Open hormes opened 4 months ago
klihub
commented
4 months ago No, in NRI there is no server-/runtime-side filtering based on message content (for instance, some property of a pod or container). Events are only filtered based on whether a plugin has subscribed for them or not. With NRI you need to implement any filtering criteria/logic you might have in the event handler itself to decide whether you inject an environment variable or not.
hormes
commented
4 months ago This scenario exists. Not all hooks need to process all containers. From a stability perspective, we hope to minimize the impact of different plugins. Imagine what we will do if we cannot support this dispatch in NRI. We need to implement a server externally to register all hook points, and implement a plugin registration management mechanism again to bypass the plugin management logic of NRI. In terms of operation and maintenance, the life cycle of this new process is the same as containerd, and it needs to provide consistent stability guarantee. Within the enterprise, from the perspective of operation and maintenance costs, the most likely approach is to fork containerd and insert the code into the current NRI code. This is actually not what everyone wants to see, right?
klihub
commented
4 months ago This scenario exists. Not all hooks need to process all containers. From a stability perspective, we hope to minimize the impact of different plugins. Imagine what we will do if we cannot support this dispatch in NRI. We need to implement a server externally to register all hook points, and implement a plugin registration management mechanism again to bypass the plugin management logic of NRI.

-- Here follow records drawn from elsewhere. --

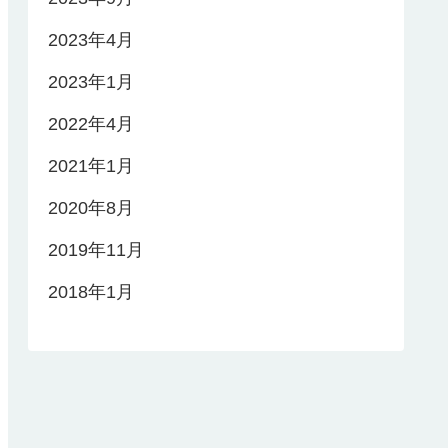
2023年4月
2023年1月
2022年4月
2021年1月
2020年8月
2019年11月
2018年1月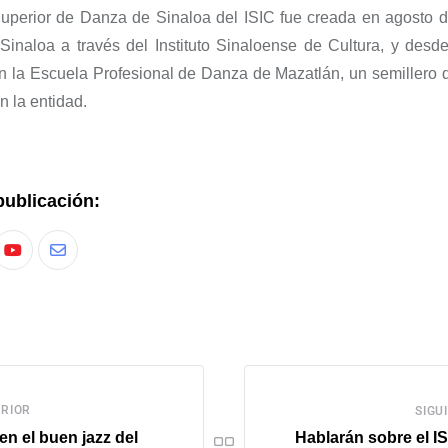
uperior de Danza de Sinaloa
del ISIC fue
creada en agosto d
Sinaloa a través del Instituto Sinaloense de Cultura,
y desde
on la Escuela Profesional de Danza de Mazatlán, un semillero
n la entidad.
publicación:
RIOR
SIGU
n el buen jazz del
Hablarán sobre el IS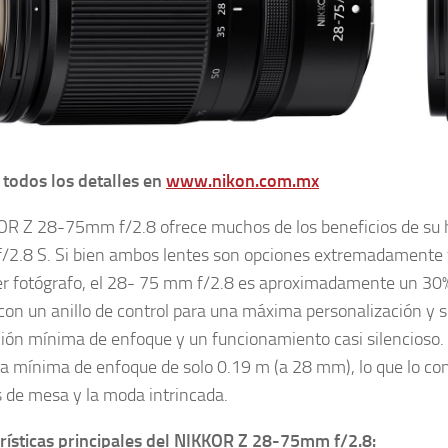
todos los detalles en
www.nikon.com.mx
OR Z 28-75mm f/2.8 ofrece muchos de los beneficios de su
2.8 S. Si bien ambos lentes son opciones extremadamente ve
er fotógrafo, el 28- 75 mm f/2.8 es aproximadamente un 30% 
con un anillo de control para una máxima personalización y s
ción mínima de enfoque y un funcionamiento casi silencios
ia mínima de enfoque de solo 0.19 m (a 28 mm), lo que lo con
s de mesa y la moda intrincada.
rísticas principales del NIKKOR Z 28-75mm f/2.8: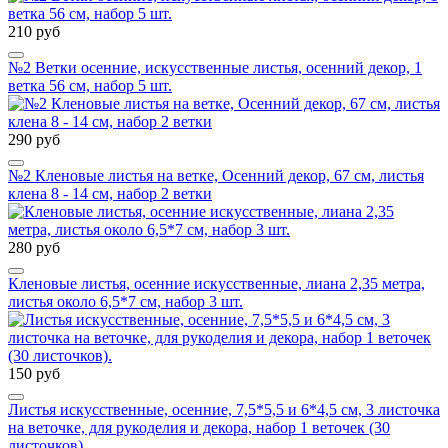
210 руб
№2 Ветки осенние, искусственные листья, осенний декор, 1
ветка 56 см, набор 5 шт.
290 руб
№2 Кленовые листья на ветке, Осенний декор, 67 см, листья
клена 8 - 14 см, набор 2 ветки
280 руб
Кленовые листья, осенние искусственные, лиана 2,35 метра,
листья около 6,5*7 см, набор 3 шт.
150 руб
Листья искусственные, осенние, 7,5*5,5 и 6*4,5 см, 3 листочка
на веточке, для рукоделия и декора, набор 1 веточек (30
листочков).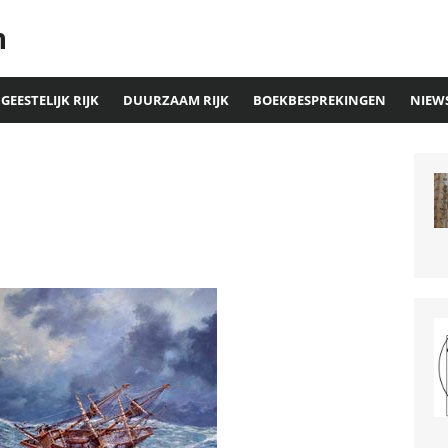
n
GEESTELIJK RIJK
DUURZAAM RIJK
BOEKBESPREKINGEN
NIEW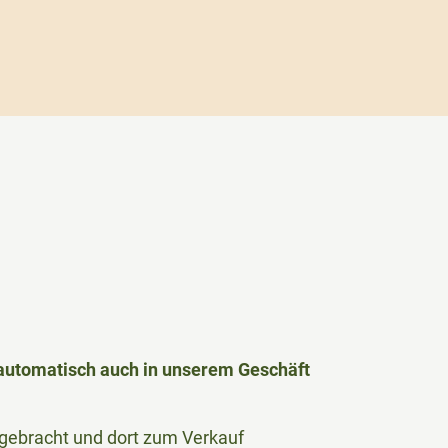
h automatisch auch in unserem Geschäft
le gebracht und dort zum Verkauf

What is your main concern about NRI plugins short circuiting themselves to ignore containers which they are not interested in ? Is it extra IPC ?

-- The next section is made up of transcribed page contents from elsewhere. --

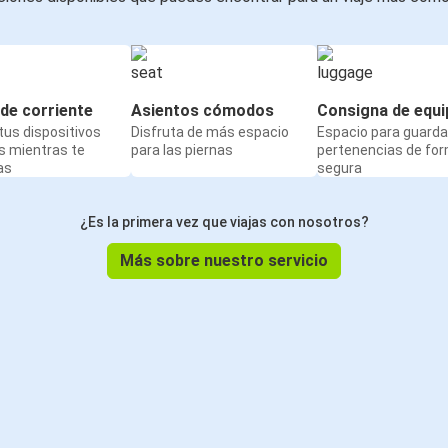
de corriente
Asientos cómodos
Consigna de equi
us dispositivos
Disfruta de más espacio
Espacio para guarda
s mientras te
para las piernas
pertenencias de fo
as
segura
¿Es la primera vez que viajas con nosotros?
Más sobre nuestro servicio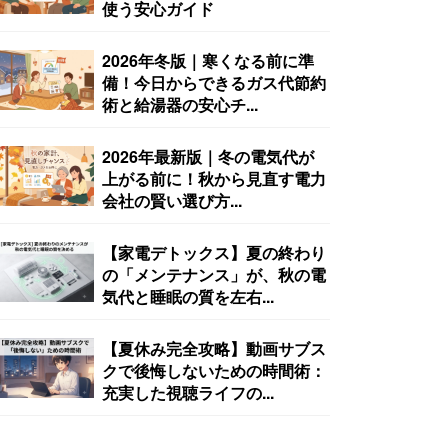
使う安心ガイド
2026年冬版｜寒くなる前に準
備！今日からできるガス代節約
術と給湯器の安心チ...
2026年最新版｜冬の電気代が
上がる前に！秋から見直す電力
会社の賢い選び方...
【家電デトックス】夏の終わり
の「メンテナンス」が、秋の電
気代と睡眠の質を左右...
【夏休み完全攻略】動画サブス
クで後悔しないための時間術：
充実した視聴ライフの...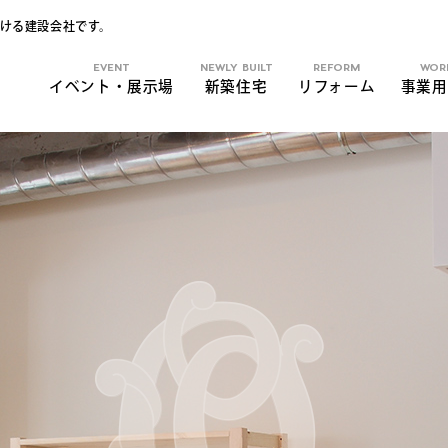
ける建設会社です。
EVENT
NEWLY BUILT
REFORM
WOR
イベント・展示場
新築住宅
リフォーム
事業用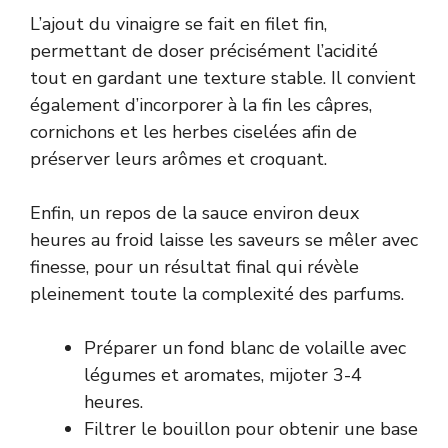
L’ajout du vinaigre se fait en filet fin,
permettant de doser précisément l’acidité
tout en gardant une texture stable. Il convient
également d’incorporer à la fin les câpres,
cornichons et les herbes ciselées afin de
préserver leurs arômes et croquant.
Enfin, un repos de la sauce environ deux
heures au froid laisse les saveurs se mêler avec
finesse, pour un résultat final qui révèle
pleinement toute la complexité des parfums.
Préparer un fond blanc de volaille avec
légumes et aromates, mijoter 3-4
heures.
Filtrer le bouillon pour obtenir une base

IIUC, you'd like to reduce overall IPC (have NRI runtime make fewer useless calls to NRI plugins). And you'd like to trade this reduction for extra complexity and extra CPU usage on the runtime side. And would like to introduce some filtering language, which then would need to be pretty complex to be descriptive enough to allow filtering to be offloaded to the NRI runtime...
If my assumptions above are in the ballpark, then wouldn't an alternative approach be to update the NRI protocol so, that it would allow the plugin to indicate that it is not interested in a pod or container, in response to Synchronize(), RunPodSandbox() and CreateContainer() NRI events ?

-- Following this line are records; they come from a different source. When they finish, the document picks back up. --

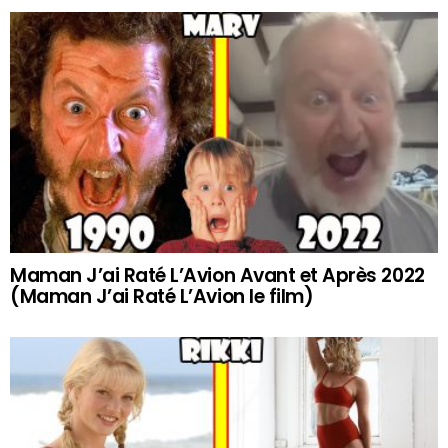
Maman J’ai Raté L’Avion Avant et Après 2022
(Maman J’ai Raté L’Avion le film)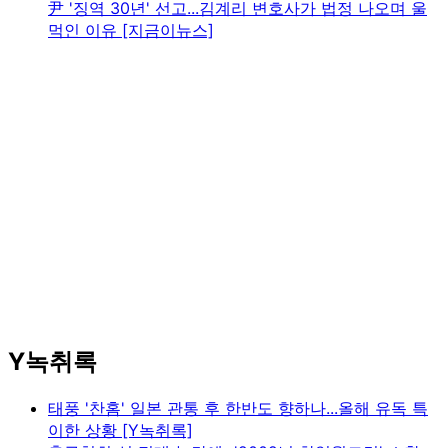
尹 '징역 30년' 선고...김계리 변호사가 법정 나오며 울
먹인 이유 [지금이뉴스]
Y녹취록
태풍 '찬홈' 일본 관통 후 한반도 향하나...올해 유독 특
이한 상황 [Y녹취록]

With such a setup, NRI on the runtime side could cache this information per plugin and filter out subsequent events for such pods and containers. Granted, the first event would still be sent to plugins, and plugins would still decide themselves whether to ignore a pod or container. But we would not need to introduce some rather complex data-as-interpreted-language contraption to NRI/the runtimes to describe all possible combinations of all filtering criteria to satisfy the needs of all possible plugins.
hormes
commented
3 months ago The biggest goal is to improve stability. NRI plugin exceptions will not affect containers that it does not interested.
In enterprise application scenarios, there may even be multiple nri plugins, and their ops responsibilities may be distributed among different teams.
hormes
commented
3 months ago From a performance perspective, I think this reduces the container runtime overhead rather than increasing it, because the rpc calls have changed from full to partial, and the increased filter overhead will not become a bottleneck.
mikebrow
commented
1 month ago FYI/for conversation hook injector's schema https://github.com/containers/podman/blob/v3.4.7/pkg/hooks/docs/oci-hooks.5.md
From https://github.com/containerd/nri/blob/main/pkg/api/api.proto#L29
Here, is it possible to support registration plugins to only handle some Pods or containers? Similar to kubernetes webhook, filter is a very common pattern. For example, we want to set some environment variables for the GPU Pod, but we do not want the GPU Pod hook server to affect the CPU Pod.